/---

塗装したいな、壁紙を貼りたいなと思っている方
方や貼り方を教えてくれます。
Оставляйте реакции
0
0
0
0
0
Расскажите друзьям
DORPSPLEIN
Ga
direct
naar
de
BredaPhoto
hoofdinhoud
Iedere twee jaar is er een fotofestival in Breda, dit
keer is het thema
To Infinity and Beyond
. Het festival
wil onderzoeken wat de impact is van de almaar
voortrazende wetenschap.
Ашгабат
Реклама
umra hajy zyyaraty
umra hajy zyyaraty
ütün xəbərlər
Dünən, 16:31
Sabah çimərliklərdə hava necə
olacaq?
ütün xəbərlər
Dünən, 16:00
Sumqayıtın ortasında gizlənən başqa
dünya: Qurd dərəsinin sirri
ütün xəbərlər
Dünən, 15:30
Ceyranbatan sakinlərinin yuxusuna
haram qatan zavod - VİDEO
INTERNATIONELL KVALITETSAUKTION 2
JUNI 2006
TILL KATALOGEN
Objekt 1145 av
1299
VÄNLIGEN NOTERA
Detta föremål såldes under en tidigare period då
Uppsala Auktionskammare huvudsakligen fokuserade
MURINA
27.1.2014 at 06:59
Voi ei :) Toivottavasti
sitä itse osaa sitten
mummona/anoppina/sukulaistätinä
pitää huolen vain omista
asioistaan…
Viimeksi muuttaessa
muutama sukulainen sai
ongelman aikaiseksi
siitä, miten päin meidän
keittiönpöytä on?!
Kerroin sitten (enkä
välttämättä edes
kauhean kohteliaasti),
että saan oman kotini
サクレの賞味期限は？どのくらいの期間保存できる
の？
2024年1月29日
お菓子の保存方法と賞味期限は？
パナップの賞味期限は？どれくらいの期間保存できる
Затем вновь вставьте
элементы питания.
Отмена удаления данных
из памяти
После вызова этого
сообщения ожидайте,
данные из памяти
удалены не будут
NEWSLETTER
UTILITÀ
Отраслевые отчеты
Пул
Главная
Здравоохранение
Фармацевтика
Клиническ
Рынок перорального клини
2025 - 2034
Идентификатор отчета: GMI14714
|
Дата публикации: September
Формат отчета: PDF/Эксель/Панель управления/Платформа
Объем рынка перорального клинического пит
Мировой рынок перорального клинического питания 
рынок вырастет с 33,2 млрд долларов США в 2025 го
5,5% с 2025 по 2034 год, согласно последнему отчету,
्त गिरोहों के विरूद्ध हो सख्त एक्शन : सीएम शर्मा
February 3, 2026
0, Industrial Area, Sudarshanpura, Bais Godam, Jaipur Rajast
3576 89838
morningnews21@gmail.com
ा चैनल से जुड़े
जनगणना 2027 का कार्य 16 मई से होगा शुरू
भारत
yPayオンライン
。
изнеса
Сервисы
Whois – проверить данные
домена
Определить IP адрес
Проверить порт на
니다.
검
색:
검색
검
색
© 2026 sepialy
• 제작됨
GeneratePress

\---

### WHAT THE TASK ASKS
An exact copy of every record above is needed. Write it out word for word.

### RESPONSE BELOW
塗装したいな、壁紙を貼りたいなと思っている方
方や貼り方を教えてくれます。
Оставляйте реакции
0
0
0
0
0
Расскажите друзьям
DORPSPLEIN
Ga
direct
naar
de
BredaPhoto
hoofdinhoud
Iedere twee jaar is er een fotofestival in Breda, dit
keer is het thema
To Infinity and Beyond
. Het festival
wil onderzoeken wat de impact is van de almaar
voortrazende wetenschap.
Ашгабат
Реклама
umra hajy zyyaraty
umra hajy zyyaraty
ütün xəbərlər
Dünən, 16:31
Sabah çimərliklərdə hava necə
olacaq?
ütün xəbərlər
Dünən, 16:00
Sumqayıtın ortasında gizlənən başqa
dünya: Qurd dərəsinin sirri
ütün xəbərlər
Dünən, 15:30
Ceyranbatan sakinlərinin yuxusuna
haram qatan zavod - VİDEO
INTERNATIONELL KVALITETSAUKTION 2
JUNI 2006
TILL KATALOGEN
Objekt 1145 av
1299
VÄNLIGEN NOTERA
Detta föremål såldes under en tidigare period då
Uppsala Auktionskammare huvudsakligen fokuserade
MURINA
27.1.2014 at 06:59
Voi ei :) Toivottavasti
sitä itse osaa sitten
mummona/anoppina/sukulaistätinä
pitää huolen vain omista
asioistaan…
Viimeksi muuttaessa
muutama sukulainen sai
ongelman aikaiseksi
siitä, miten päin meidän
keittiönpöytä on?!
Kerroin sitten (enkä
välttämättä edes
kauhean kohteliaasti),
että saan oman kotini
サクレの賞味期限は？どのくらいの期間保存できる
の？
2024年1月29日
お菓子の保存方法と賞味期限は？
パナップの賞味期限は？どれくらいの期間保存できる
Затем вновь вставьте
элементы питания.
Отмена удаления данных
из памяти
После вызова этого
сообщения ожидайте,
данные из памяти
удалены не будут
NEWSLETTER
UTILITÀ
Отраслевые отчеты
Пул
Главная
Здравоохранение
Фармацевтика
Клиническ
Рынок перорального клини
2025 - 2034
Идентификатор отчета: GMI14714
|
Дата публикации: September
Формат отчета: PDF/Эксель/Панель управления/Платформа
Объем рынка перорального клинического пит
Мировой рынок перорального клинического питания 
рынок вырастет с 33,2 млрд долларов США в 2025 го
5,5% с 2025 по 2034 год, согласно последнему отчету,
्त गिरोहों के विरूद्ध हो सख्त एक्शन : सीएम शर्मा
February 3, 2026
0, Industrial Area, Sudarshanpura, Bais Godam, Jaipur Rajast
3576 89838
morningnews21@gmail.com
ा चैनल से जुड़े
जनगणना 2027 का कार्य 16 मई से होगा शुरू
भारत
yPayオンライン
。
изнеса
Сервисы
Whois – проверить данные
домена
Определить IP адрес
Проверить порт на
니다.
검
색:
검색
검
색
© 2026 sepialy
• 제작됨
GeneratePress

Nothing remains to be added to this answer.